O caldeirão ferve nos bastidores das companhias municipais do Grande ABC. A ilha de prosperidade no mar de dívidas das autarquias municipais é o DAE (Departamento de Água e Esgoto) de São Caetano. Enquanto a Sabesp (Companhia de Saneamento Básico do Estado de São Paulo) aciona judicialmente as demais autarquias, na tentativa de receber dívidas que somam R$ 702 milhões, espiões de gigantes internacionais como a francesa Suez Lyonnaise des Eaux e a norte-americana Taico mantêm alerta máximo. Coletam números e todo tipo de informação relevante para esboçar o mapa da futura mina.

Cidade governada pelo PT, inimigo declarado de privatizações, Mauá surpreendeu no início deste ano ao detonar o processo na região. O Projeto Sanear, rejeitado no ano passado, foi aprovado pelos vereadores no início deste 2000. Nem Freud conseguiria explicar mudança de decisão tão repentina. Elaborado pela Sama (Saneamento Básico de Mauá), o Sanear concede à iniciativa privada exclusivamente o serviço de coleta e tratamento de esgoto. O projeto já atraiu companhias estrangeiras, apesar de ter ficado de fora o abastecimento de água, filé-mignon do negócio. A francesa Lyonnaise des Eaux, a inglesa Thames Water, a portuguesa EDP, a espanhola Unión Fenosa e a norte-americana Taico são algumas das companhias que rondam o Município.
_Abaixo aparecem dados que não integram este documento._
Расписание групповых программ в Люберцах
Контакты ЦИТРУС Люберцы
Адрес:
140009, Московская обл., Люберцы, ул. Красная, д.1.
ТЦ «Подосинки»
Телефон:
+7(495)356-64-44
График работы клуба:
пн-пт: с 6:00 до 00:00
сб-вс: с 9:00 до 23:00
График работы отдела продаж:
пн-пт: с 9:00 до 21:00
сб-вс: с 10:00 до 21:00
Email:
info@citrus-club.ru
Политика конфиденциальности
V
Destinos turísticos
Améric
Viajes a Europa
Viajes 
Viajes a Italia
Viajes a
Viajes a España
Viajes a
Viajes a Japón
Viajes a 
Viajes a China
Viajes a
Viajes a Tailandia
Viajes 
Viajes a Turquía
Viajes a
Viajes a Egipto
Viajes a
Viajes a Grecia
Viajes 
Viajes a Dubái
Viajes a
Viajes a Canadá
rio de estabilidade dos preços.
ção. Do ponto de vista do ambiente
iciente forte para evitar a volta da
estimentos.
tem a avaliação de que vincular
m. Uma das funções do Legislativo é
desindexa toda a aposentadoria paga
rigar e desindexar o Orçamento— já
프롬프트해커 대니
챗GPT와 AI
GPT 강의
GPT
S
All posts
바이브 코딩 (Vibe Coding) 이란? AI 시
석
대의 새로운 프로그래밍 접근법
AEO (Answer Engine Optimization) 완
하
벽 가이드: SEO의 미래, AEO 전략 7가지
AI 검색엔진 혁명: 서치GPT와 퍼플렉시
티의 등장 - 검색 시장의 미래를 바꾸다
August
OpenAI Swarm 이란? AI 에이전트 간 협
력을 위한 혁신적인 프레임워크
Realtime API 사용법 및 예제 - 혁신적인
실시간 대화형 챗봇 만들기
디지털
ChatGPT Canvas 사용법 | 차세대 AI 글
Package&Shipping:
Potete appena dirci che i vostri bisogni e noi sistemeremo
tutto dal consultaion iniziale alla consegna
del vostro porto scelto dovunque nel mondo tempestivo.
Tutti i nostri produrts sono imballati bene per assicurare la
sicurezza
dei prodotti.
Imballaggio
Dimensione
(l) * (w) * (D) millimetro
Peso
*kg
Mauá é caso isolado de privatização apenas temporariamente. Consultor de grupo internacional confidencia à LivreMercado que o fim da estatização municipal do saneamento básico na região é só questão de tempo. Para mais ou menos tempo, dependendo de compromissos políticos assumidos pelas atuais e futuras administrações públicas. A transferência dos serviços para a livre iniciativa deve ocorrer porque as companhias municipais de água e esgoto estão cada vez mais emaranhadas em dívidas. Além disso, a pressão da sociedade por qualidade do serviço, que demanda gordos investimentos, aumenta continuamente. O consultor afirma que, para a maioria das empresas internacionais, o ideal seria assumir ao mesmo tempo o saneamento básico de duas ou mais cidades do Grande ABC. Questão de economia de escala. 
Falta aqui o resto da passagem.